== THE INPUT

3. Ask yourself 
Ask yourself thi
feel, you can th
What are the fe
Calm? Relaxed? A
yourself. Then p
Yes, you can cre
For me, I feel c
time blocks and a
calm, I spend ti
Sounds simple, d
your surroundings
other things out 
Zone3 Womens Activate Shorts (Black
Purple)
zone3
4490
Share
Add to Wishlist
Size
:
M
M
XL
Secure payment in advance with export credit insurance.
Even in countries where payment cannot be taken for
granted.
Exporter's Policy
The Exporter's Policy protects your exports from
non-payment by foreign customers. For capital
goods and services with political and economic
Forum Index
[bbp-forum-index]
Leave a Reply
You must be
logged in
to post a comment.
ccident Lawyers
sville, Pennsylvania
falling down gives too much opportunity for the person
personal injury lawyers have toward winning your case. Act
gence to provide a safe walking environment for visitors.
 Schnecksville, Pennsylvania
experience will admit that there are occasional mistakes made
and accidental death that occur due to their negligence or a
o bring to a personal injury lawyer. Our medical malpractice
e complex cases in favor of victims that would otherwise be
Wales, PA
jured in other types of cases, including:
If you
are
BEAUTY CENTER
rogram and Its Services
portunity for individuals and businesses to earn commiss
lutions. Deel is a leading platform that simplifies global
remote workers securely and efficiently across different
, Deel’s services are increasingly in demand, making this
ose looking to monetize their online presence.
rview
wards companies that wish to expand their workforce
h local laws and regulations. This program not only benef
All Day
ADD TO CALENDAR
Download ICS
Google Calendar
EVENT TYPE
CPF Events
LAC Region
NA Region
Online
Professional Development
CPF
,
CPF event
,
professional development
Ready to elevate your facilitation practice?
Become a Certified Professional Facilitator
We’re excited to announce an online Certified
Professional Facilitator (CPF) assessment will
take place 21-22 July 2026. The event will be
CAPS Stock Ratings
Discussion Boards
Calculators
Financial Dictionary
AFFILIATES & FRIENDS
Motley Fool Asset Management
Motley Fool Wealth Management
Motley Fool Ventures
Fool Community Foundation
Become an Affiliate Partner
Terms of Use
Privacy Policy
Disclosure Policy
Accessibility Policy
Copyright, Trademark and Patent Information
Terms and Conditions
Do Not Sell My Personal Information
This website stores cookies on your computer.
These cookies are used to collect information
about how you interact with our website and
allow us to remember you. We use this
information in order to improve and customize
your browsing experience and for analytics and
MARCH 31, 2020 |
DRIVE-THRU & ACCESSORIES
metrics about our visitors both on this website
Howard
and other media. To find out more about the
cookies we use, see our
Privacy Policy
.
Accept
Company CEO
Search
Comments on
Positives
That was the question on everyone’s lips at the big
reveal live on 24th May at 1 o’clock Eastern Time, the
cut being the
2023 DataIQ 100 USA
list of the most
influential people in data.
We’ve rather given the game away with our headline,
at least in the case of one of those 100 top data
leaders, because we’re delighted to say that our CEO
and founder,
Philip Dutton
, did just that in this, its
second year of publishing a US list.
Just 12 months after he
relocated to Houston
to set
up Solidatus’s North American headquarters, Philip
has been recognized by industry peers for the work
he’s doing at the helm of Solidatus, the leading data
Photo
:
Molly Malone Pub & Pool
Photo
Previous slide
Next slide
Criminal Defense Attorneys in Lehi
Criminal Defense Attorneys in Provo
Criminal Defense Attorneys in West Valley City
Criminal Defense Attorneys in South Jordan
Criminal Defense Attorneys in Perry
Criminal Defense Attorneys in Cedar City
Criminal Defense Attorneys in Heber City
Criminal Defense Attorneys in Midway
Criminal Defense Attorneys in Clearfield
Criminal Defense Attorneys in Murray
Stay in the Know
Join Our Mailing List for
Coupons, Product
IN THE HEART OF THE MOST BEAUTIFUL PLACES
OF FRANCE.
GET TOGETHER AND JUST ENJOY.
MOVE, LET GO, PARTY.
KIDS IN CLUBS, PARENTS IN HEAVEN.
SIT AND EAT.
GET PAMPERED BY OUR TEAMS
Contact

====

Write the records out again. Keep every line exactly as it is.

3. Ask yourself 
Ask yourself thi
feel, you can th
What are the fe
Calm? Relaxed? A
yourself. Then p
Yes, you can cre
For me, I feel c
time blocks and a
calm, I spend ti
Sounds simple, d
your surroundings
other things out 
Zone3 Womens Activate Shorts (Black
Purple)
zone3
4490
Share
Add to Wishlist
Size
:
M
M
XL
Secure payment in advance with export credit insurance.
Even in countries where payment cannot be taken for
granted.
Exporter's Policy
The Exporter's Policy protects your exports from
non-payment by foreign customers. For capital
goods and services with political and economic
Forum Index
[bbp-forum-index]
Leave a Reply
You must be
logged in
to post a comment.
ccident Lawyers
sville, Pennsylvania
falling down gives too much opportunity for the person
personal injury lawyers have toward winning your case. Act
gence to provide a safe walking environment for visitors.
 Schnecksville, Pennsylvania
experience will admit that there are occasional mistakes made
and accidental death that occur due to their negligence or a
o bring to a personal injury lawyer. Our medical malpractice
e complex cases in favor of victims that would otherwise be
Wales, PA
jured in other types of cases, including:
If you
are
BEAUTY CENTER
rogram and Its Services
portunity for individuals and businesses to earn commiss
lutions. Deel is a leading platform that simplifies global
remote workers securely and efficiently across different
, Deel’s services are increasingly in demand, making this
ose looking to monetize their online presence.
rview
wards companies that wish to expand their workforce
h local laws and regulations. This program not only benef
All Day
ADD TO CALENDAR
Download ICS
Google Calendar
EVENT TYPE
CPF Events
LAC Region
NA Region
Online
Professional Development
CPF
,
CPF event
,
professional development
Ready to elevate your facilitation practice?
Become a Certified Professional Facilitator
We’re excited to announce an online Certified
Professional Facilitator (CPF) assessment will
take place 21-22 July 2026. The event will be
CAPS Stock Ratings
Discussion Boards
Calculators
Financial Dictionary
AFFILIATES & FRIENDS
Motley Fool Asset Management
Motley Fool Wealth Management
Motley Fool Ventures
Fool Community Foundation
Become an Affiliate Partner
Terms of Use
Privacy Policy
Disclosure Policy
Accessibility Policy
Copyright, Trademark and Patent Information
Terms and Conditions
Do Not Sell My Personal Information
This website stores cookies on your computer.
These cookies are used to collect information
about how you interact with our website and
allow us to remember you. We use this
information in order to improve and customize
your browsing experience and for analytics and
MARCH 31, 2020 |
DRIVE-THRU & ACCESSORIES
metrics about our visitors both on this website
Howard
and other media. To find out more about the
cookies we use, see our
Privacy Policy
.
Accept
Company CEO
Search
Comments on
Positives
That was the question on everyone’s lips at the big
reveal live on 24th May at 1 o’clock Eastern Time, the
cut being the
2023 DataIQ 100 USA
list of the most
influential people in data.
We’ve rather given the game away with our headline,
at least in the case of one of those 100 top data
leaders, because we’re delighted to say that our CEO
and founder,
Philip Dutton
, did just that in this, its
second year of publishing a US list.
Just 12 months after he
relocated to Houston
to set
up Solidatus’s North American headquarters, Philip
has been recognized by industry peers for the work
he’s doing at the helm of Solidatus, the leading data
Photo
:
Molly Malone Pub & Pool
Photo
Previous slide
Next slide
Criminal Defense Attorneys in Lehi
Criminal Defense Attorneys in Provo
Criminal Defense Attorneys in West Valley City
Criminal Defense Attorneys in South Jordan
Criminal Defense Attorneys in Perry
Criminal Defense Attorneys in Cedar City
Criminal Defense Attorneys in Heber City
Criminal Defense Attorneys in Midway
Criminal Defense Attorneys in Clearfield
Criminal Defense Attorneys in Murray
Stay in the Know
Join Our Mailing List for
Coupons, Product
IN THE HEART OF THE MOST BEAUTIFUL PLACES
OF FRANCE.
GET TOGETHER AND JUST ENJOY.
MOVE, LET GO, PARTY.
KIDS IN CLUBS, PARENTS IN HEAVEN.
SIT AND EAT.
GET PAMPERED BY OUR TEAMS
Contact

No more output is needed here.